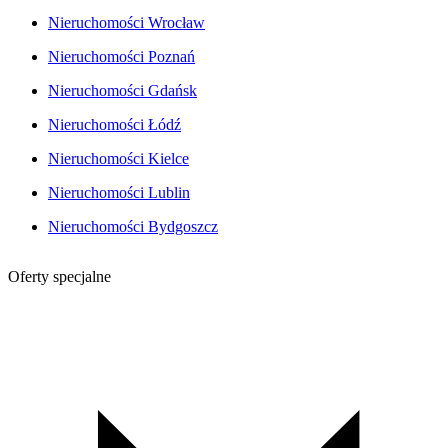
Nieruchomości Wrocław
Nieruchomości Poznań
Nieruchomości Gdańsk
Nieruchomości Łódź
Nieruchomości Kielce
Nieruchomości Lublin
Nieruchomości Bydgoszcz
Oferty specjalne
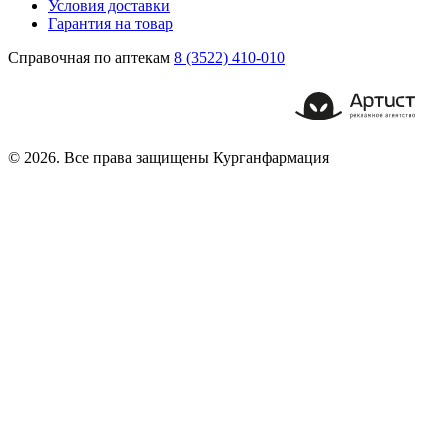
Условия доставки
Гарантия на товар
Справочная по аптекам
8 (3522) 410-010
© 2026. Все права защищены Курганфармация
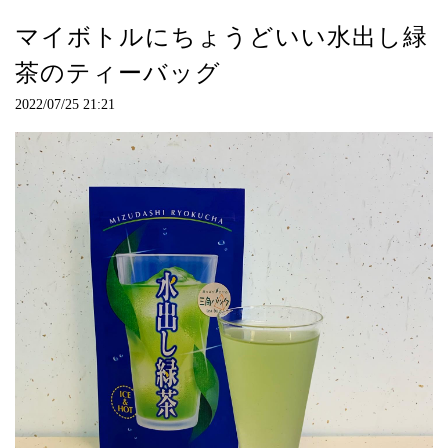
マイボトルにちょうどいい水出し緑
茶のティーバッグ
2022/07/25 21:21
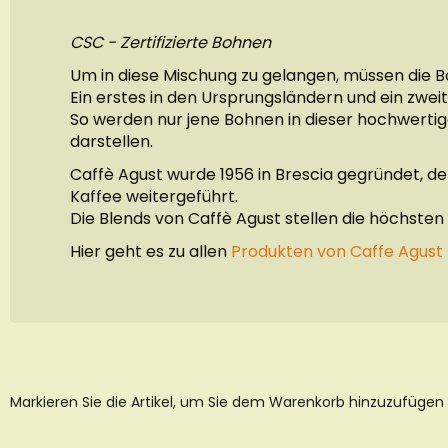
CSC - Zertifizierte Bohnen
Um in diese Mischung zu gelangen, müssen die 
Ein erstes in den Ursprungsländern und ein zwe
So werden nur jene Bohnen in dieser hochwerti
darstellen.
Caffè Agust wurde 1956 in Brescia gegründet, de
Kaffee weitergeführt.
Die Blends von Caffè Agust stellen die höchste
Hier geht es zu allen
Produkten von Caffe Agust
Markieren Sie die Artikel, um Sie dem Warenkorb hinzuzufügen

++++++++

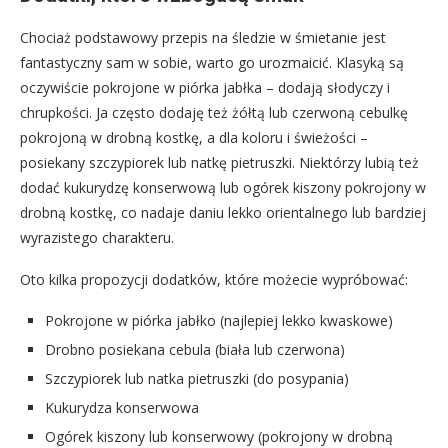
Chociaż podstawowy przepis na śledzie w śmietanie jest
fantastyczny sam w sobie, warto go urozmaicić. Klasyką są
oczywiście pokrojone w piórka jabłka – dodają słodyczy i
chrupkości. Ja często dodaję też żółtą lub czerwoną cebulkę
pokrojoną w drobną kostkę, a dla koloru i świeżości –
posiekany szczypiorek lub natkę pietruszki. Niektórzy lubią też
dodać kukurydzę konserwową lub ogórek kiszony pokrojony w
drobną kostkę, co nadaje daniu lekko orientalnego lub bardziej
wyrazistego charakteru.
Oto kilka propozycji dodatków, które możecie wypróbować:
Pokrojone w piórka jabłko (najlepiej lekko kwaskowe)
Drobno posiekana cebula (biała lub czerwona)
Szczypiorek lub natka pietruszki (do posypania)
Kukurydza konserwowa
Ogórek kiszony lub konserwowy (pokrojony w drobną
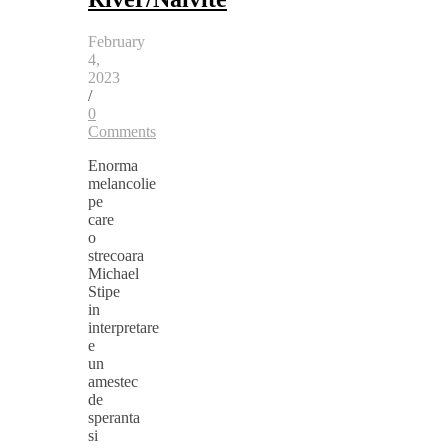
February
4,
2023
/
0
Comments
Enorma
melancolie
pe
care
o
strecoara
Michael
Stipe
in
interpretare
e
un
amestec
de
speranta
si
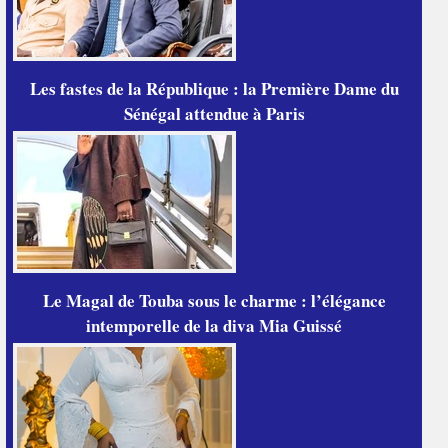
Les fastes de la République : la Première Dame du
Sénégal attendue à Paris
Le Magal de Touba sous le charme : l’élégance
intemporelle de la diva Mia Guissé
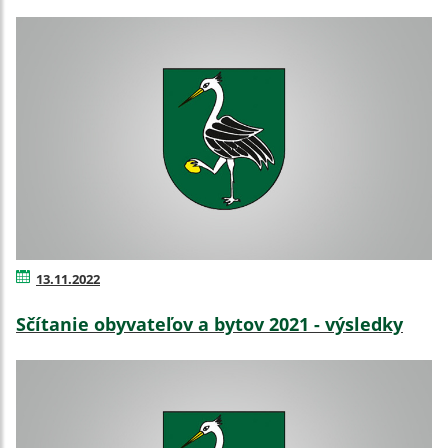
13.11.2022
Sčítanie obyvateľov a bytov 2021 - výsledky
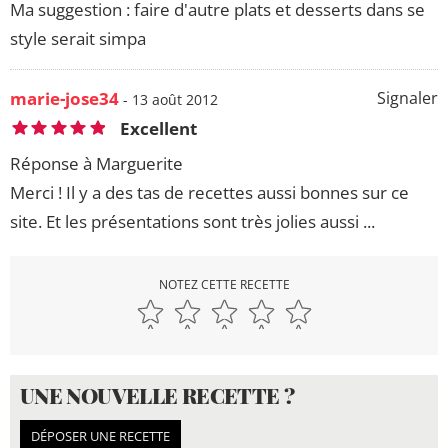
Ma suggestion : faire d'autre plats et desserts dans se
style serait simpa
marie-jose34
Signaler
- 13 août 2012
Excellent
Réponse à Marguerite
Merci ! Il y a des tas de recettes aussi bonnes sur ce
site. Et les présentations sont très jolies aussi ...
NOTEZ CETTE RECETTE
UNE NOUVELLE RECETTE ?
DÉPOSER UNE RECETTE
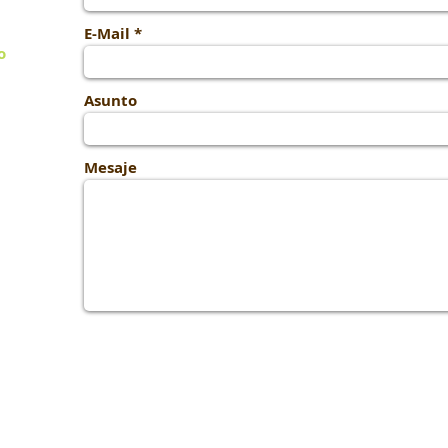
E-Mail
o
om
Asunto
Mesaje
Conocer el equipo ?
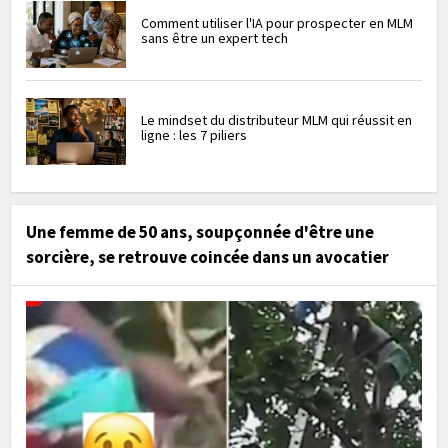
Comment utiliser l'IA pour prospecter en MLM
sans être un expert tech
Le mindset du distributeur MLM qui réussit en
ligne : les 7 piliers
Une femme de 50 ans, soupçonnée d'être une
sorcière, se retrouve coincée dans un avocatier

++++++++

Exercise requirements:
Nothing but the lines above, starting at the line that contains "8 (3522) 410-010" and ending at the line that contains "Kaffee weitergeführt.", should be given again, exactly and without the pictures.

Response box:
8 (3522) 410-010
© 2026. Все права защищены Курганфармация
マイボトルにちょうどいい水出し緑
茶のティーバッグ
2022/07/25 21:21
CSC - Zertifizierte Bohnen
Um in diese Mischung zu gelangen, müssen die 
Ein erstes in den Ursprungsländern und ein zwe
So werden nur jene Bohnen in dieser hochwerti
darstellen.
Caffè Agust wurde 1956 in Brescia gegründet, de
Kaffee weitergeführt.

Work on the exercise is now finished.